Whole-grain products reduce risk of chronic disease
A group of leading nutritionists, comprising the International Carbohydrate Quality Consortium (ICQC), reported at a symposium held in Rome that increased intake of whole-grain products is directly associated with a reduced mortality risk, a reduced risk of type 2 diabetes, cardiovascular disease and obesity, and possibly also colon cancer. ICQC feels that it is legislators’ duty to explain to consumers through proper legislation what is and what is not a whole-grain product. According to Prof. Fred Brouns of Maastricht University (UM), one of the speakers at the ICQC symposium, many manufacturers in the Netherlands are allowed to claim their products are ‘whole grain’, even though they hardly contain the latter. This is an issue that must be addressed, says Brouns.
Whole-grain products twice daily
To enjoy the aforementioned health benefits, eating whole-grain products twice a day suffices, says ICQC. You will not enjoy the same benefits by consuming products containing refined grain, such as white bread or white rice. The ‘whole grain’ designation means that all substances contained in the original grain source must be represented in equal proportions in a food product. Whole-grain products are a high-quality source of dietary fibre and nutrients, and it is vital and urgent that this is communicated to the general public and health advisers, according to the ICQC panel.

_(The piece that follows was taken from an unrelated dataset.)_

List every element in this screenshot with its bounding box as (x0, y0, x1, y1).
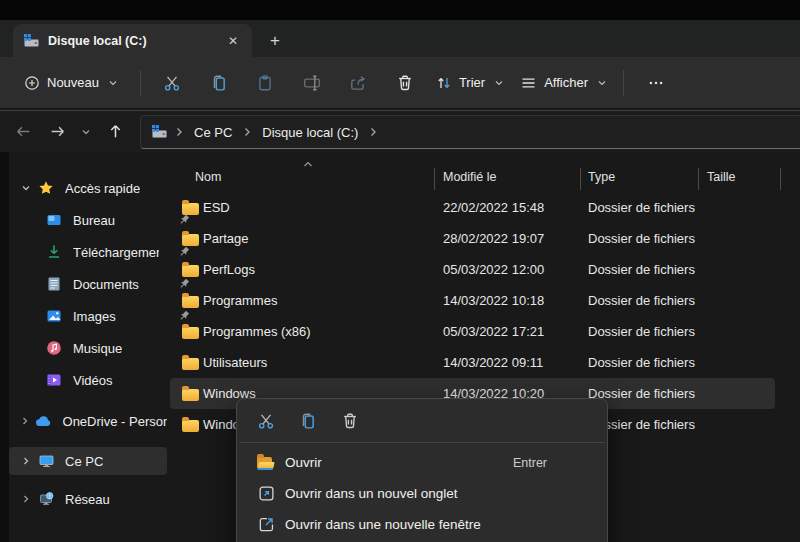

Better than vegetables and fruit
Recent data show that whole-grain products appear to have even greater health benefits than vegetables and fruit. For this reason, many international food authorities now promote the consumption of whole-grain products in addition to the consumption of fruit and vegetables. Grain is one of the main sources of food across the world. This has resulted in a great deal of investment and rapid developments in the field of food technology, such as modern milling processes, creating many refined flour products. This has resulted in refined products that hardly contain any fibre and nutrients. ICQC feels it is time for a change. We need to return to completely natural products – to whole-grain products.
During the ICQS symposium, UM Professor Brouns presented a paper on grain and gluten intolerance that occur in a small percentage of the population and on his cross-border Well on Wheat? study, which investigates the relationship between grain and intolerance. Brouns is the coordinator of the project, which is carried out by Maastricht University in association with the universities of Wageningen and Leeds and the Rothamsted Research Institute in England.
The ICQC’s findings were confirmed this month at the international Whole Grain Summit in Vienna, which brought together over 200 experts from 36 countries. ICQC has called on the food industry to focus more whole-grain products and to perform better checks of products claimed to be ‘whole grain’.